Twitter is also an excellent way to collect feedback about your services or treatments and to offer customer service in a timely manner. Tweets may be either directly relating to you, or they might offer some insight into how people are feeling about a particular issue in your industry. Either way though, if you’re listening, your patients are telling you what they need.

PS Google just recently struck a deal with Twitter, so live tweets may actually start to show in searches results sooner than later. It’s likely to roll out slow, but Twitter will likely play an important role in your SEO in some capacity.

Google Plus

Due to Google’s desire to add a social layer to its search results, Google Plus quickly became a major social network to incorporate into your marketing repertoire. The bonus with Google Plus is that posts you make on the platform will appear higher in search results for not only those that are in your “circles,” but also for the friends and family of people who are in your circle. So if you can build a following here, you stand a chance of acquiring additional traffic by increasing your presence in search with actual posts from Google Plus.

However, of recent, Google has begun to dismantle features of Google Plus in what looks like an attempt to favor the sum of its parts (namely its photos and Google Hangouts features).

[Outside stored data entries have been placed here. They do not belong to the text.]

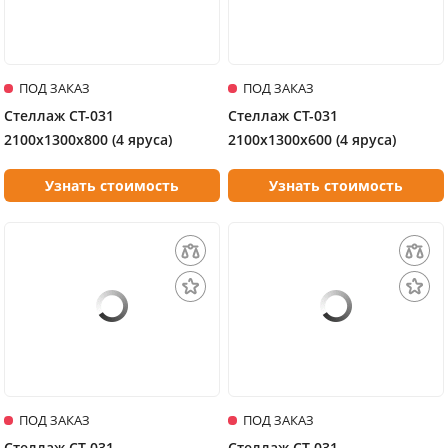
ПОД ЗАКАЗ
ПОД ЗАКАЗ
Стеллаж СТ-031
Стеллаж СТ-031
2100х1300х800 (4 яруса)
2100х1300х600 (4 яруса)
Узнать стоимость
Узнать стоимость
ПОД ЗАКАЗ
ПОД ЗАКАЗ
Стеллаж СТ-031
Стеллаж СТ-031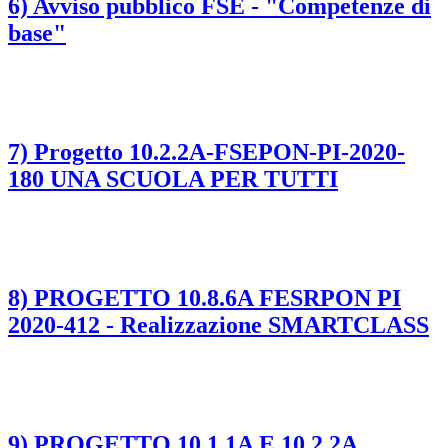
6) Avviso pubblico FSE - "Competenze di
base"
7) Progetto 10.2.2A-FSEPON-PI-2020-
180 UNA SCUOLA PER TUTTI
8) PROGETTO 10.8.6A FESRPON PI
2020-412 - Realizzazione SMARTCLASS
9) PROGETTO 10.1.1A E 10.2.2A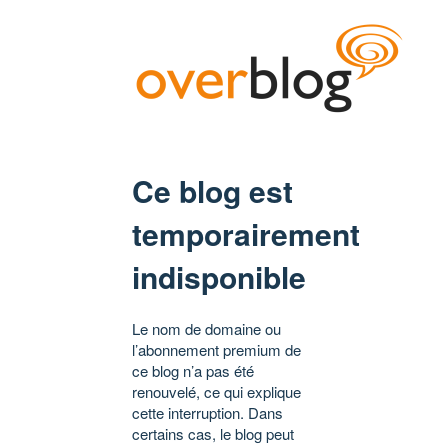
Ce blog est
temporairement
indisponible
Le nom de domaine ou
l’abonnement premium de
ce blog n’a pas été
renouvelé, ce qui explique
cette interruption. Dans
certains cas, le blog peut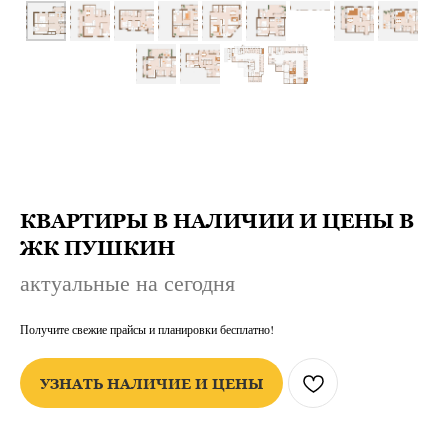
КВАРТИРЫ В НАЛИЧИИ И ЦЕНЫ В
ЖК ПУШКИН
актуальные на сегодня
Получите свежие прайсы и планировки бесплатно!
УЗНАТЬ НАЛИЧИЕ И ЦЕНЫ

It’s hard to say with any confidence what Google Plus will offer in the future for your medical practice, but one thing is certain: Google My Business isn’t going anywhere. At the very least, take advantage of a Google business page and build a following there. These are the pages that appear in local search results and map results for keywords like “plastic surgeon Denver.

Conclusion

So, I’m sorry if you were hoping to get to the bottom of this blog and have the answer layed out for you as to which social media sites are right for you. As you can see, it depends largely on your goals, your audience and how involved you’re prepared to be.

Whether you choose to run social media internally or to seek out an expert, just remember, it needs to be an integral part of your day to day affairs and not something you assign to the intern and then forget about. Your social media campaign is only as successful as the effort that you put into it!